● **REQUIRED WORK**: Your job is to retype all of the data word for word, leaving every image out.

[[ DATASET RECORDS, beginning ]]

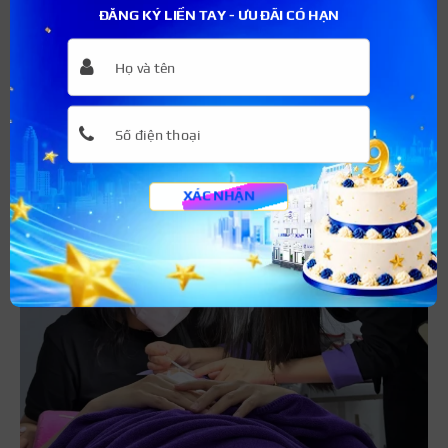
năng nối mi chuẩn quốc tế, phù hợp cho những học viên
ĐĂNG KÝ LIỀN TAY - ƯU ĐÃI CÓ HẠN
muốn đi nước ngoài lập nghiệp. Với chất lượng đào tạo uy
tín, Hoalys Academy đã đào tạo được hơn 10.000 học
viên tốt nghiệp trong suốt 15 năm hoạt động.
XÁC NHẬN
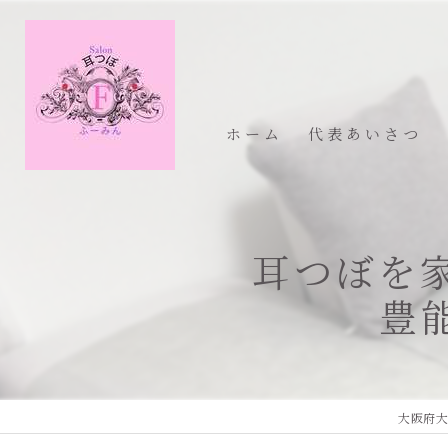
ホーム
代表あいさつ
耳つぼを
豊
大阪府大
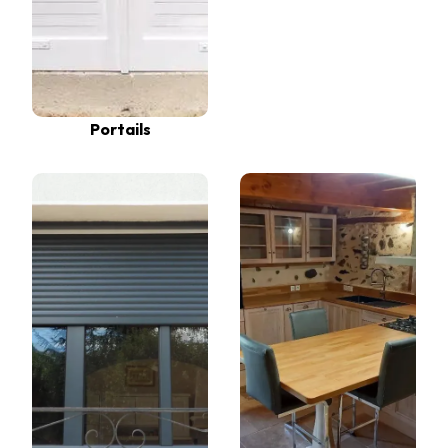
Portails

[[ DATASET RECORDS, end ]]

● **WRITTEN ANSWER**:
năng nối mi chuẩn quốc tế, phù hợp cho những học viên
ĐĂNG KÝ LIỀN TAY - ƯU ĐÃI CÓ HẠN
muốn đi nước ngoài lập nghiệp. Với chất lượng đào tạo uy
tín, Hoalys Academy đã đào tạo được hơn 10.000 học
viên tốt nghiệp trong suốt 15 năm hoạt động.
XÁC NHẬN
ホーム
代表あいさつ
耳つぼを
豊
大阪府大
Portails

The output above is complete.